* [Stored data]:

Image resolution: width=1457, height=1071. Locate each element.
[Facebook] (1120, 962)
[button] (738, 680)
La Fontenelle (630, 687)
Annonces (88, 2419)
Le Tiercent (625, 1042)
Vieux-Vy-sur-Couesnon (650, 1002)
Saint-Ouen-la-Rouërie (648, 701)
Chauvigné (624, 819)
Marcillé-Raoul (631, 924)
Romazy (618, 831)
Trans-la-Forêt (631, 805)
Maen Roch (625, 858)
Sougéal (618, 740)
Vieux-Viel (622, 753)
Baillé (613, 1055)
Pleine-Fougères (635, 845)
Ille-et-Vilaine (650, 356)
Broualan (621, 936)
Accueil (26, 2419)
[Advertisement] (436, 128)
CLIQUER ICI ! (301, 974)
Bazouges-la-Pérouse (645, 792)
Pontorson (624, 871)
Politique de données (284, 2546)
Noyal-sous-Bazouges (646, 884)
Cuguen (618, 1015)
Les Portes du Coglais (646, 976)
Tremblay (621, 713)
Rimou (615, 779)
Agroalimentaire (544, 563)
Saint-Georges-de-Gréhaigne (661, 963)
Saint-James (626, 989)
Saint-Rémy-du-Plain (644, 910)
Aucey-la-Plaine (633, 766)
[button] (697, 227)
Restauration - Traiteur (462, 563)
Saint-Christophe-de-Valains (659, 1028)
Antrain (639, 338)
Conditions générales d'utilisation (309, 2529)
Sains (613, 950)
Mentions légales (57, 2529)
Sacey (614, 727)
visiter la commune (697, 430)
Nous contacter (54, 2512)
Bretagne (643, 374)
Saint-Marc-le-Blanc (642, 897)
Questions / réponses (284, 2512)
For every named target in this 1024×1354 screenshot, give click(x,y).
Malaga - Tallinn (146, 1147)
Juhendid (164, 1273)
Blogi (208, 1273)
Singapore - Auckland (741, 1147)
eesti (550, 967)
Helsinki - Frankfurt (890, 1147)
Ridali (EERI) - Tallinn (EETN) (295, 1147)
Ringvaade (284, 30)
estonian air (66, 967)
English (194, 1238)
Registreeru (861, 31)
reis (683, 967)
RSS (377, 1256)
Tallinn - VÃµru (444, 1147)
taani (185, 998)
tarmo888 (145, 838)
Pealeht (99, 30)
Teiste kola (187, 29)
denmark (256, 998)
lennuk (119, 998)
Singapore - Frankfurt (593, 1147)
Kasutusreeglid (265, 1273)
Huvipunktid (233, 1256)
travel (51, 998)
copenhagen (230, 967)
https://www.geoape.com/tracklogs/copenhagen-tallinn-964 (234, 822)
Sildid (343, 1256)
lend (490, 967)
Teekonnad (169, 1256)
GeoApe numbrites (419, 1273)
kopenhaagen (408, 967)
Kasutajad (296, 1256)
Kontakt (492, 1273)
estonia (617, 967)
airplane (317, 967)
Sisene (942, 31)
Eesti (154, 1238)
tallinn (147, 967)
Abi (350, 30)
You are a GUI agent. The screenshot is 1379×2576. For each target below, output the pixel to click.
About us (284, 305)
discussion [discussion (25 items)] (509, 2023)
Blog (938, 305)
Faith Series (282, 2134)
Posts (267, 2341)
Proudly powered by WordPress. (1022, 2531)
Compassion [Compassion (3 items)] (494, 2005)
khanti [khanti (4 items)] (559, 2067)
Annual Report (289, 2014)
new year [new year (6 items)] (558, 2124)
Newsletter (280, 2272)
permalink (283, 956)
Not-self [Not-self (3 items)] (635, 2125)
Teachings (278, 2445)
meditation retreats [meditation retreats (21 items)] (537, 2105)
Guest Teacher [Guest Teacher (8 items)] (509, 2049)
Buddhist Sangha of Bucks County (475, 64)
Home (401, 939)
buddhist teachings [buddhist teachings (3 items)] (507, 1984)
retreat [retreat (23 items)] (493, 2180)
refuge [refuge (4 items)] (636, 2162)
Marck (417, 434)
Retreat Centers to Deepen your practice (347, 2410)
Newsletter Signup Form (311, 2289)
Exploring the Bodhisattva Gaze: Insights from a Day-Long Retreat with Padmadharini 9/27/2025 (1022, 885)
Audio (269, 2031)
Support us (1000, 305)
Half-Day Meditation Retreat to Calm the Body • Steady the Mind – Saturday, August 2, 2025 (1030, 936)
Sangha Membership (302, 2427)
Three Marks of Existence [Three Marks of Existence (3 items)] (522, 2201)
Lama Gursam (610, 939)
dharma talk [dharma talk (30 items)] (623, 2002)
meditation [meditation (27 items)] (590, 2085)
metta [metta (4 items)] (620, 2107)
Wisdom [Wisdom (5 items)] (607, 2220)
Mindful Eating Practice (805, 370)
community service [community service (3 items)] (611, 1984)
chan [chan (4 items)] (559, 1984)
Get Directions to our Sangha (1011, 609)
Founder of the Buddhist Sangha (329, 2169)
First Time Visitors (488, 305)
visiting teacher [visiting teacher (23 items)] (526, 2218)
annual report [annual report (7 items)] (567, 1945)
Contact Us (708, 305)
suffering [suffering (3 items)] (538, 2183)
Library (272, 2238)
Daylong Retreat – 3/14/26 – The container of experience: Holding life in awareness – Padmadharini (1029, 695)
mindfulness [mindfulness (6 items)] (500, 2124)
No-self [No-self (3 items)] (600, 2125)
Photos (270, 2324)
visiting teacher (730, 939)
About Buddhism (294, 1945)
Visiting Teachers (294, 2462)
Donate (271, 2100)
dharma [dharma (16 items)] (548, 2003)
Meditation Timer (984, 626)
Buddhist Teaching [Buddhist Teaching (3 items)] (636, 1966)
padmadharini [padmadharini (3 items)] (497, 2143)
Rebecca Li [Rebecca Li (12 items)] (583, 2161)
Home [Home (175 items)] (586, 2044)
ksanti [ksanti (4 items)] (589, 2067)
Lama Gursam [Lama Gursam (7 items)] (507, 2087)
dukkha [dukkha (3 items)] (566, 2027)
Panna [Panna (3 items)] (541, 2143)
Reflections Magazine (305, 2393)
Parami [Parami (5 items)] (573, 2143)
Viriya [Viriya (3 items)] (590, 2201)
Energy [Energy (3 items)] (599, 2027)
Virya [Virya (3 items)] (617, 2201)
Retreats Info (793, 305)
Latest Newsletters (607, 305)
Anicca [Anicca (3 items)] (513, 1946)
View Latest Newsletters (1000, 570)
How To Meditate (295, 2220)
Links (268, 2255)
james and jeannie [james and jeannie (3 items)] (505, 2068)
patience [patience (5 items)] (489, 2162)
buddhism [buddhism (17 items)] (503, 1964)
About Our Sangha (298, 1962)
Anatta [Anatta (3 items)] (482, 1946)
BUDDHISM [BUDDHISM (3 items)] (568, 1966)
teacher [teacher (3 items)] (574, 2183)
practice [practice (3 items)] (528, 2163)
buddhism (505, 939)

* [Aim of the task]: Say only the number of lines of the data above in which the string "Lama" occurs.

* [Answer box]: 2